#1: 401k Churn Dominated by Small Plans
Over the 10-year period between 2011 and 2020, the Morningstar report more than 420,000 new DC plans were created and more than 380,000 (or about 38,000 per year) were terminated—mostly due to the employer going out of business. Almost all this churn was among plans with fewer than 100 participants, which accounted for 93% of plan terminations and 97% of newly created plans.
The total number of private-sector DC plans has been mostly stable, starting at about 628,000 in 2011 and steadily adding around 4,056 net new plans a year through 2020. The number of employers offering DC plans follows a nearly identical trajectory, with slightly fewer employers than plans, as some employers maintain multiple retirement plans.
The system also added around 1.8 million new DC participants each year, rising from 64.5 million participants in 2011 to 82.7 million participants in 2020.

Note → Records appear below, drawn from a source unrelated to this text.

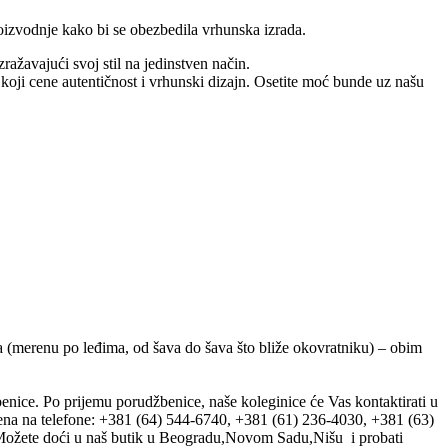
oizvodnje kako bi se obezbedila vrhunska izrada.
ažavajući svoj stil na jedinstven način.
koji cene autentičnost i vrhunski dizajn. Osetite moć bunde uz našu
na (merenu po leđima, od šava do šava što bliže okovratniku) – obim
enice. Po prijemu porudžbenice, naše koleginice će Vas kontaktirati u
ena na telefone: +381 (64) 544-6740, +381 (61) 236-4030, +381 (63)
ožete doći u naš butik u Beogradu,Novom Sadu,Nišu i probati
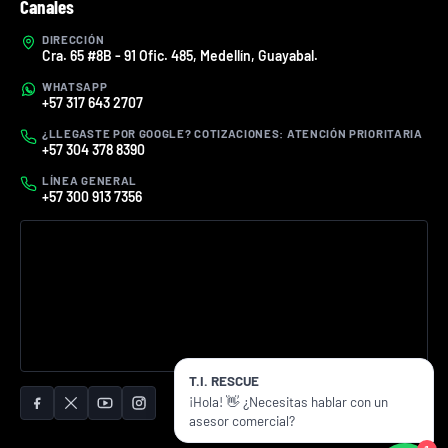
Canales
DIRECCIÓN
Cra. 65 #8B - 91 Ofic. 485, Medellín, Guayabal.
WHATSAPP
+57 317 643 2707
¿LLEGASTE POR GOOGLE? COTIZACIONES: ATENCIÓN PRIORITARIA
+57 304 378 8390
LÍNEA GENERAL
+57 300 913 7356
T.I. RESCUE
¡Hola! 👋 ¿Necesitas hablar con un
asesor comercial?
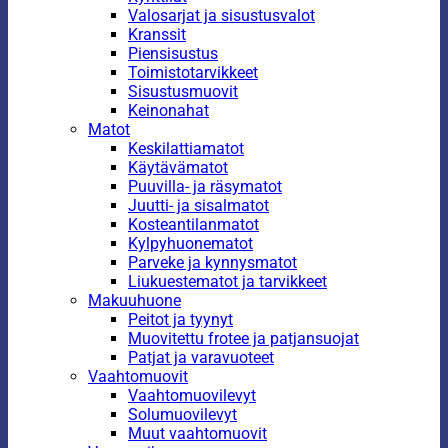
Valosarjat ja sisustusvalot
Kranssit
Piensisustus
Toimistotarvikkeet
Sisustusmuovit
Keinonahat
Matot
Keskilattiamatot
Käytävämatot
Puuvilla- ja räsymatot
Juutti- ja sisalmatot
Kosteantilanmatot
Kylpyhuonematot
Parveke ja kynnysmatot
Liukuestematot ja tarvikkeet
Makuuhuone
Peitot ja tyynyt
Muovitettu frotee ja patjansuojat
Patjat ja varavuoteet
Vaahtomuovit
Vaahtomuovilevyt
Solumuovilevyt
Muut vaahtomuovit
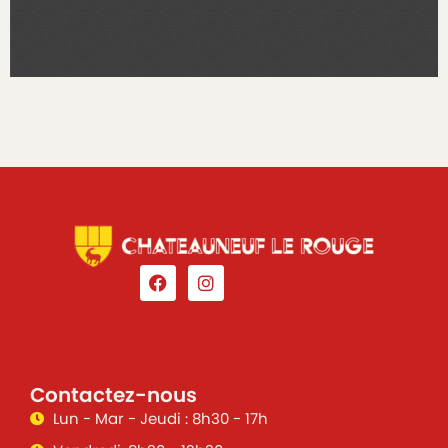
Contactez-nous
Lun - Mar - Jeudi : 8h30 - 17h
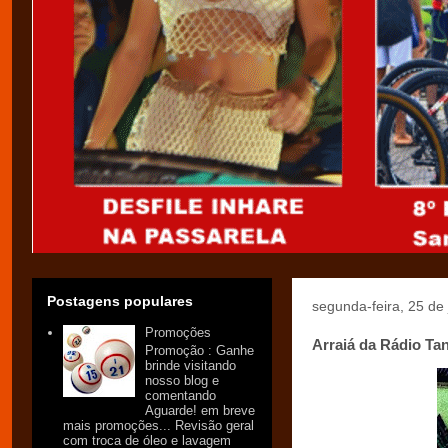
Postagens populares
segunda-feira, 25 de
Promoções
Arraiá da Rádio Ta
Promoção : Ganhe
brinde visitando
nosso blog e
comentando
Aguarde! em breve
mais promoções... Revisão geral
com troca de óleo e lavagem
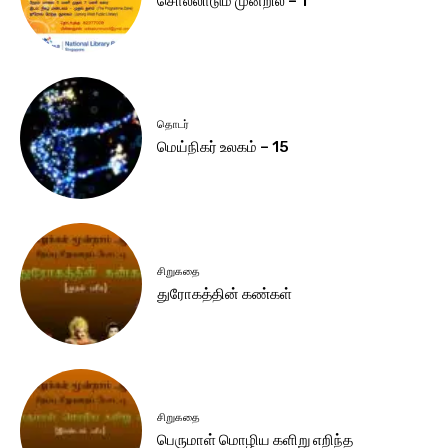
சொல்லாடும் முன்றில் – 1
தொடர்
மெய்நிகர் உலகம் – 15
சிறுகதை
துரோகத்தின் கண்கள்
சிறுகதை
பெருமாள் மொழிய களிறு எறிந்த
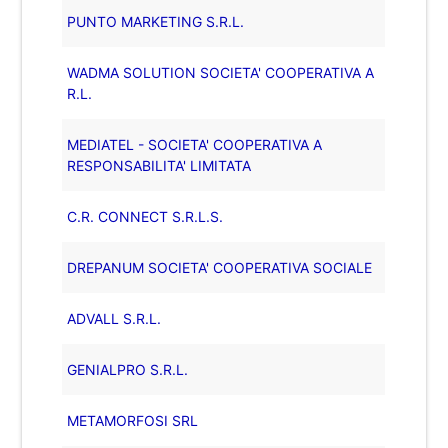
PUNTO MARKETING S.R.L.
WADMA SOLUTION SOCIETA' COOPERATIVA A
R.L.
MEDIATEL - SOCIETA' COOPERATIVA A
RESPONSABILITA' LIMITATA
C.R. CONNECT S.R.L.S.
DREPANUM SOCIETA' COOPERATIVA SOCIALE
ADVALL S.R.L.
GENIALPRO S.R.L.
METAMORFOSI SRL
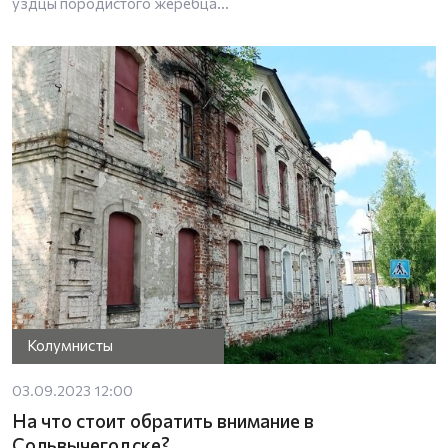
уздцы породистого жеребца…
Колумнисты
03.09.2023 12:00
На что стоит обратить внимание в
Сольвычегодске?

While small plans account for almost all the churn, a relatively small number of large and mega plans—2,115—actually cover about half of those 82.7 million 401k participants in the U.S.

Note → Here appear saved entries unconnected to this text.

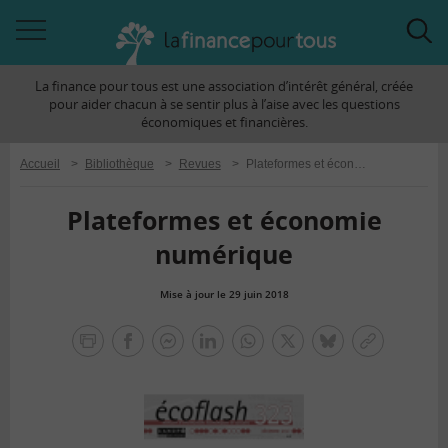
Accéder
Acc
à
à
La finance pour tous est une association d’intérêt général, créée
la
la
pour aider chacun à se sentir plus à l’aise avec les questions
navigation
rec
économiques et financières.
Accueil
>
Bibliothèque
>
Revues
>
Plateformes et économie numérique
Plateformes et économie
numérique
Mise à jour le 29 juin 2018
la
finance
facebook
facebook
Linkedin
Whatsapp
Twitter
bluesky
Copier
pour
messenger
le
tous
lien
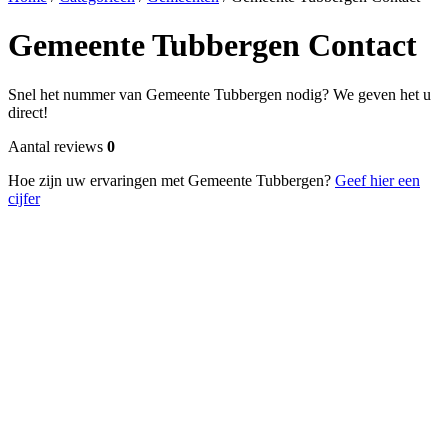
Gemeente Tubbergen Contact
Snel het nummer van Gemeente Tubbergen nodig? We geven het u
direct!
Aantal reviews
0
Hoe zijn uw ervaringen met Gemeente Tubbergen?
Geef hier een
cijfer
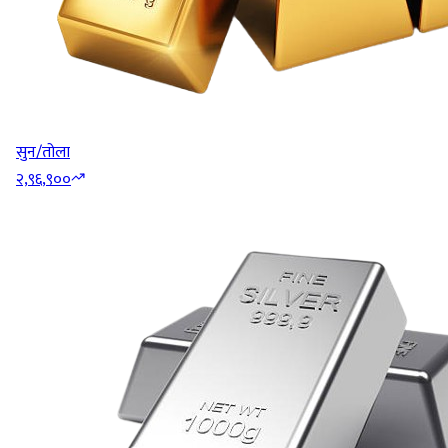
सुन/तोला
२,९६,९००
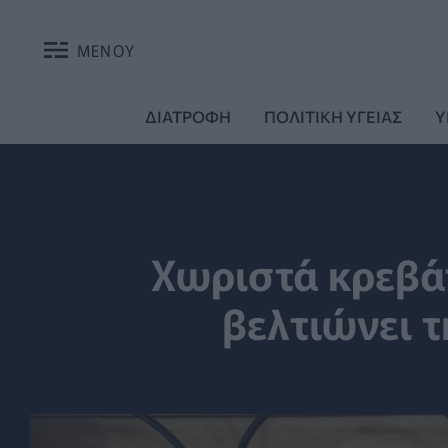
ΜΕΝΟΥ
ΔΙΑΤΡΟΦΗ
ΠΟΛΙΤΙΚΗ ΥΓΕΙΑΣ
Υ
Χωριστά κρεβάτ
βελτιώνει 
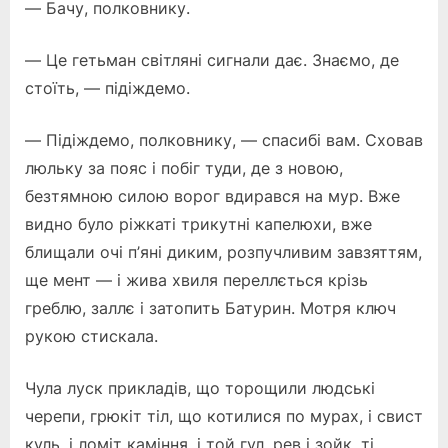
— Бачу, полковнику.
— Це гетьман світляні сигнали дає. Знаємо, де
стоїть, — підіждемо.
— Підіждемо, полковнику, — спасибі вам. Сховав
люльку за пояс і побіг туди, де з новою,
безтямною силою ворог вдирався на мур. Вже
видно було ріжкаті трикутні капелюхи, вже
блищали очі п’яні диким, розпучливим завзяттям,
ще мент — і жива хвиля переллється крізь
греблю, заллє і затопить Батурин. Мотря ключ
рукою стискала.
Чула луск прикладів, що торощили людські
черепи, грюкіт тіл, що котилися по мурах, і свист
куль, і ломіт каміння, і той гул, рев і зойк, ті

Plans with more than $500 million in assets—which Morningstar terms mega plans—have become more important to the retirement system over time. In 2011, these mega plans covered just 34% of participants, but by 2019, they had added almost 13.5 million more people and covered 43% of plan participants. Meanwhile, small and medium plans with $100 million or less in assets grew only modestly and covered a slightly smaller percentage of participants.